About CSRO CSRO Backgrounder CSRO Fact Sheet

Mission Statement

The Canadian Spinal Research Organization (CSRO) (charitable registration # 11915 9515 RR0001) is dedicated to the improvement of the physical quality of life for persons with a spinal cord injury and those with related neurological deficits, through targeted medical and scientific research. The CSRO is also committed to the reduction of spinal cord injuries through awareness programs for the general public and prevention programs for targeted groups.

Goal

To find a cure for paralysis caused by spinal cord injury or other neurological deficits.
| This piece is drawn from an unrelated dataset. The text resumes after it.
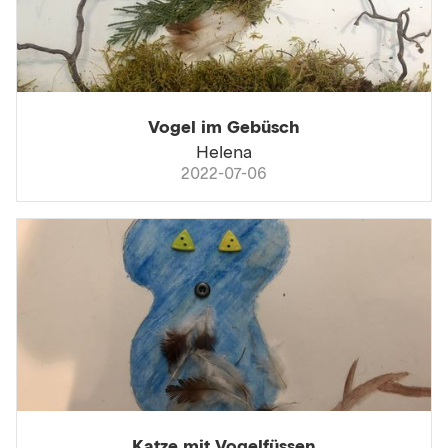
Vogel im Gebüsch
Helena
2022-07-06
Katze mit Vogelfüssen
The Foundation of the CSRO

The CSRO is currently entering its 25th year as a charitable organization. The CSRO began when a few brave souls spoke out and asked, why can’t there be a cure? The charity was built over 20 years ago on the premise of hope. An unyielding belief that one day, there would be a cure for paralysis.

In 1982, Ray Wickson was involved in an accident that changed his life, leaving him paralyzed. Although this was a difficult time in Ray’s life, who had just turned 30, he wasted little time feeling sorry for himself. While recovering at the Lyndhurst Rehabilitation Centre, Ray began to inquire about the possibility of finding a cure for paralysis – what had been done up to this point medically? Ray learned that since 1945 through the 1980’s, there had been little spinal injury research done. Previous to 1945, before the advent of penicillin, spinal cord injuries were often fatal, as victims would die of infection.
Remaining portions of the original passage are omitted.